Fix matching lenghth in matching_words

2025-10-30 23:46:28 +00:00 · 2021-07-01 19:03:28 +02:00
parent f25f454bd4
commit 9f62149b94
1 changed files with 16 additions and 20 deletions
--- a/milli/src/search/matching_words.rs
+++ b/milli/src/search/matching_words.rs
@@ -108,7 +108,8 @@ impl<T> IndexMut<(usize, usize)> for N2Array<T> {
 /// The algorithm is a modified
 /// [Damerau-Levenshtein](https://en.wikipedia.org/wiki/Damerau%E2%80%93Levenshtein_distance)
 fn bytes_to_highlight(source: &str, target: &str) -> usize {
-    let (n, m) = (source.chars().count(), target.chars().count());
+    let n = source.chars().count();
+    let m = target.chars().count();

    if n == 0 {
        return 0;
@@ -125,11 +126,11 @@ fn bytes_to_highlight(source: &str, target: &str) -> usize {
    let mut matrix = N2Array::new(n + 2, m + 2, 0);

    matrix[(0, 0)] = inf;
-    for i in 0..n + 1 {
+    for i in 0..=n {
        matrix[(i + 1, 0)] = inf;
        matrix[(i + 1, 1)] = i;
    }
-    for j in 0..m + 1 {
+    for j in 0..=m {
        matrix[(0, j + 1)] = inf;
        matrix[(1, j + 1)] = j;
    }
@@ -163,16 +164,16 @@ fn bytes_to_highlight(source: &str, target: &str) -> usize {
        last_row.insert(char_s, row);
    }

-    let mut minimum = 2;
-    for x in 0..=n {
-        let min_dist = (0..=m).map(|y| matrix[(x + 1, y + 1)]).min().unwrap();
-        if min_dist <= 2 {
-            minimum = x;
+    let mut minimum = (u32::max_value(), 0);
+    for x in 0..=m {
+        let dist = matrix[(n + 1, x + 1)] as u32;
+        if dist < minimum.0 {
+            minimum = (dist, x);
        }
    }

    // everything was done characters wise and now we want to returns a number of bytes
-    source.chars().take(minimum).map(|c| c.len_utf8()).sum()
+    source.chars().take(minimum.1).map(|c| c.len_utf8()).sum()
 }

 #[cfg(test)]
@@ -208,7 +209,7 @@ mod tests {
            TestBytesToHighlight {
                query: "Levenstein",
                text: "Levenshte",
-                length: "Levenstei".len(),
+                length: "Levenste".len(),
            },
            // we get to the end of our word with only two typos at the beginning
            TestBytesToHighlight {
@@ -216,13 +217,8 @@ mod tests {
                text: "Levenshtein",
                length: "Bavenshtein".len(),
            },
-            // Since we calculate a distance char by char we are supposed to have only two mistakes
-            // here.

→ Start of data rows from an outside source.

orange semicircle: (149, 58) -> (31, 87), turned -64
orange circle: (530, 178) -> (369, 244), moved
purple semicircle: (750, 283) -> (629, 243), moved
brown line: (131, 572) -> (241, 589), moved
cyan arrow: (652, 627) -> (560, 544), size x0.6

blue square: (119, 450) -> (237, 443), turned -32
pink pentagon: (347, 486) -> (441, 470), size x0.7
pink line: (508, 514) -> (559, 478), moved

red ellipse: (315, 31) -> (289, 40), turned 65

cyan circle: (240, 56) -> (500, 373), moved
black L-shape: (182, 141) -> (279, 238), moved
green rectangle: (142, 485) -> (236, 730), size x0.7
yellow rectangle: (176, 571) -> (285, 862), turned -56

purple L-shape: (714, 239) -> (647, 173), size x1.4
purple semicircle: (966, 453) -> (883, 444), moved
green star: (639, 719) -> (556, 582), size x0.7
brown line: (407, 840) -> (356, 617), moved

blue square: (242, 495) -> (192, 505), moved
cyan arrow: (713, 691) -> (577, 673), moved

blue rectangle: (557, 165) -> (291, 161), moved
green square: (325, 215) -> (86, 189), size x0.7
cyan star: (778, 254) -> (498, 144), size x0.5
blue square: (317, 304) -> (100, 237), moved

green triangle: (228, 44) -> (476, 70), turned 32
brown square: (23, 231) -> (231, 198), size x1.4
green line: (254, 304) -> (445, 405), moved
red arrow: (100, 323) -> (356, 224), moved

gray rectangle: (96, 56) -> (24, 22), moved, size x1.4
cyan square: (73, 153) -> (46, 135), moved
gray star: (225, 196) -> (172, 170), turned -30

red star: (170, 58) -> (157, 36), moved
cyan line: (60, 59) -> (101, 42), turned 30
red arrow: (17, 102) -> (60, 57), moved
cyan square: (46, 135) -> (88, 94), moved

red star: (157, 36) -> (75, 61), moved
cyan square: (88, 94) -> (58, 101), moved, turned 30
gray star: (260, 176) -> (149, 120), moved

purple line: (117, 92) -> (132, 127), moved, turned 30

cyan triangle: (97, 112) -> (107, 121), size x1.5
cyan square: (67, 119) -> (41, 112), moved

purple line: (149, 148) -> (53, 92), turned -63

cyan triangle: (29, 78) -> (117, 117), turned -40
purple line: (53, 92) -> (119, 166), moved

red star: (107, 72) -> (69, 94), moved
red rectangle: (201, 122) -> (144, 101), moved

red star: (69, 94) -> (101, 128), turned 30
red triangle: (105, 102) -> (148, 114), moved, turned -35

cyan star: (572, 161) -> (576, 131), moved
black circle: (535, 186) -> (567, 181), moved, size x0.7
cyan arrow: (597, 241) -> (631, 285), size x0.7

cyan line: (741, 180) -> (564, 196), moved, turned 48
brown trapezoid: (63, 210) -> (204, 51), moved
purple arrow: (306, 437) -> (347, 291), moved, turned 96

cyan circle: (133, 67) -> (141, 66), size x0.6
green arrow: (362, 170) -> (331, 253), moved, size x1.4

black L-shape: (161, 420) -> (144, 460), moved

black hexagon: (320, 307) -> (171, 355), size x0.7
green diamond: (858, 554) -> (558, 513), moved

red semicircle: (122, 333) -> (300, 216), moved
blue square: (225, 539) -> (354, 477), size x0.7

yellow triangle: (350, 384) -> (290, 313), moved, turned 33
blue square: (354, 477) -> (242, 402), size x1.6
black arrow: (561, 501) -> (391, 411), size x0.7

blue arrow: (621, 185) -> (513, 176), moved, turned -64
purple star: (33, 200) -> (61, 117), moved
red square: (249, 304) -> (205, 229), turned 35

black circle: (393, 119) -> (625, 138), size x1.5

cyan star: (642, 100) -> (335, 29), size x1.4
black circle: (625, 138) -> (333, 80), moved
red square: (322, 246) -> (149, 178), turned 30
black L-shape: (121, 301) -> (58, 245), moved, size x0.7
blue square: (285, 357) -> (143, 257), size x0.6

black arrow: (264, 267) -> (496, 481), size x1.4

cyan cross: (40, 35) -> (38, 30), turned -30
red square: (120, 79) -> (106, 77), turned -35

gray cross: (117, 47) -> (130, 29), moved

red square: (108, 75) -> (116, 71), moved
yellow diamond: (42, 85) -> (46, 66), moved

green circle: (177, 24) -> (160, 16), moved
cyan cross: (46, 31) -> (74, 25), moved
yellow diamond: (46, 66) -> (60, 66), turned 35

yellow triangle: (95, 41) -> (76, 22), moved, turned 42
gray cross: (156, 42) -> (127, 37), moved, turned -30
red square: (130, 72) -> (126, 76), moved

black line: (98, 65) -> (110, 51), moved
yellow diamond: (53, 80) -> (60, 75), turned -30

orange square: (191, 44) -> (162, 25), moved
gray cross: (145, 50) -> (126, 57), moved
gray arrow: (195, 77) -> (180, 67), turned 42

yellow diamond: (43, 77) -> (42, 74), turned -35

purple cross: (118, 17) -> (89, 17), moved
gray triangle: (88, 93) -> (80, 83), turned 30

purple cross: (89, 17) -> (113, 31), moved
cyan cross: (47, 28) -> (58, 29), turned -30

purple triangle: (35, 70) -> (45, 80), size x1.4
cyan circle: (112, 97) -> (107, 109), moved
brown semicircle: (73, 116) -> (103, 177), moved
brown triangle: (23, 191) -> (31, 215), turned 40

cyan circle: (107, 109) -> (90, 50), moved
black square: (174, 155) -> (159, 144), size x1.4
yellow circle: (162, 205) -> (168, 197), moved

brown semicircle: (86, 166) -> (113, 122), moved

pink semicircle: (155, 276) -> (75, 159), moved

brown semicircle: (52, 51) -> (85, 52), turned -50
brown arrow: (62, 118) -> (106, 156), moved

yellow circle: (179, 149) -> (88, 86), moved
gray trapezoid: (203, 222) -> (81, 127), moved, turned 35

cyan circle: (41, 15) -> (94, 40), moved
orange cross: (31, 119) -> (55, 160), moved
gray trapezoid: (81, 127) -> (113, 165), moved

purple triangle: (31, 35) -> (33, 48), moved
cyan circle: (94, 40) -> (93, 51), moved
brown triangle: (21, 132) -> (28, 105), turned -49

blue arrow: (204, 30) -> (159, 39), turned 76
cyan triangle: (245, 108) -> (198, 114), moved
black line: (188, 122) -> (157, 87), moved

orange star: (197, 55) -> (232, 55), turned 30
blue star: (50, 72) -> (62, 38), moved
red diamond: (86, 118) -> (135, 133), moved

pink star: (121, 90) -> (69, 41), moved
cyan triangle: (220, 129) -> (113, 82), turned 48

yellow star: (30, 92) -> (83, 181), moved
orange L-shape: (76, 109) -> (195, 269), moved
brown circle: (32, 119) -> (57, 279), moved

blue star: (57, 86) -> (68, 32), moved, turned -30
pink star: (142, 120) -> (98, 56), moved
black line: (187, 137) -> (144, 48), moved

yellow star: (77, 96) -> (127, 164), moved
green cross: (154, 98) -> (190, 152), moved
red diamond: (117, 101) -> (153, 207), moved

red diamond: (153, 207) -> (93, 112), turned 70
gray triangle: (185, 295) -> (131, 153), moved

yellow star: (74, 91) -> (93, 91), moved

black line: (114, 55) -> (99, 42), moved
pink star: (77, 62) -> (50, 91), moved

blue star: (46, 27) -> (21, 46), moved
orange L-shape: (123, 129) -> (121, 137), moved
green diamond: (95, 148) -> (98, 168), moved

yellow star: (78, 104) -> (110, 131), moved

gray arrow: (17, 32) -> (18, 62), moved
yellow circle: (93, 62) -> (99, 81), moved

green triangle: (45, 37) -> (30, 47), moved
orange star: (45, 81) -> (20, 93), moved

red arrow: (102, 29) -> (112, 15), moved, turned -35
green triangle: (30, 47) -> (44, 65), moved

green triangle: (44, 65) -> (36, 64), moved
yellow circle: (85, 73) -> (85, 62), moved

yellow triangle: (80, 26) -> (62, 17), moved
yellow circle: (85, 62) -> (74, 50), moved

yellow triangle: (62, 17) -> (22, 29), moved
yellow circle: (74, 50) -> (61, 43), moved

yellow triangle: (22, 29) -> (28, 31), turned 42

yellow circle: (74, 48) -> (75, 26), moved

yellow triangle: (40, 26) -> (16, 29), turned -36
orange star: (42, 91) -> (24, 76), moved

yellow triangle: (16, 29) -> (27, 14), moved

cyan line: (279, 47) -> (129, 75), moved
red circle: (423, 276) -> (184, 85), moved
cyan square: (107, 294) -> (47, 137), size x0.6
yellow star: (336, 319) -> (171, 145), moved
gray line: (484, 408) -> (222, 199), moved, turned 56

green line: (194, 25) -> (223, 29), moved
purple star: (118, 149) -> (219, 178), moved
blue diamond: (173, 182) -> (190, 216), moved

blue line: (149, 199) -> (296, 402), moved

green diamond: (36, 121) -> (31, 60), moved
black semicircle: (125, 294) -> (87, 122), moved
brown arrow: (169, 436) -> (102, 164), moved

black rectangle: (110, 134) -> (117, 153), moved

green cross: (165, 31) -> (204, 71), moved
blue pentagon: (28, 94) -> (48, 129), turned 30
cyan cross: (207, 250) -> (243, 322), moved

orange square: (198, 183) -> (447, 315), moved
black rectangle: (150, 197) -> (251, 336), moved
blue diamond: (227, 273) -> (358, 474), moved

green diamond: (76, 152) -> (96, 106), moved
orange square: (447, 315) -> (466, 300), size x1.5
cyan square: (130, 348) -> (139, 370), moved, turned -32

That would've not be the case if we were computing the distance bytes per bytes
-            TestBytesToHighlight { query: "Båve", text: "Chiøt", length: "Bå".len() },
-            TestBytesToHighlight { query: "💪🙂🍤", text: "plouf", length: "💪🙂".len() },
-            TestBytesToHighlight { query: "clôu¿i", text: "bloubi", length: "clôu".len() },
            TestBytesToHighlight {
-                query: "Альфа", text: "Альфой", length: "Альфа".len()
+                query: "Альфа", text: "Альфой", length: "Альф".len()
            },
            TestBytesToHighlight {
                query: "Go💼", text: "Go💼od luck.", length: "Go💼".len()
@@ -240,7 +236,7 @@ mod tests {
        ];

        for test in &tests {
-            let length = bytes_to_highlight(test.query, test.text);
+            let length = bytes_to_highlight(test.text, test.query);
            assert_eq!(length, test.length, r#"lenght between: "{}" "{}""#, test.query, test.text);
            assert!(
                from_utf8(&test.query.as_bytes()[..length]).is_ok(),
@@ -273,12 +269,12 @@ mod tests {

        let matching_words = MatchingWords::from_query_tree(&query_tree);

-        assert_eq!(matching_words.matching_bytes("word"), Some(4));
+        assert_eq!(matching_words.matching_bytes("word"), Some(3));
        assert_eq!(matching_words.matching_bytes("nyc"), None);
        assert_eq!(matching_words.matching_bytes("world"), Some(5));
-        assert_eq!(matching_words.matching_bytes("splitted"), Some(7));
+        assert_eq!(matching_words.matching_bytes("splitted"), Some(5));
        assert_eq!(matching_words.matching_bytes("thisnew"), None);
        assert_eq!(matching_words.matching_bytes("borld"), Some(5));
-        assert_eq!(matching_words.matching_bytes("wordsplit"), Some(5));
+        assert_eq!(matching_words.matching_bytes("wordsplit"), Some(4));
    }
 }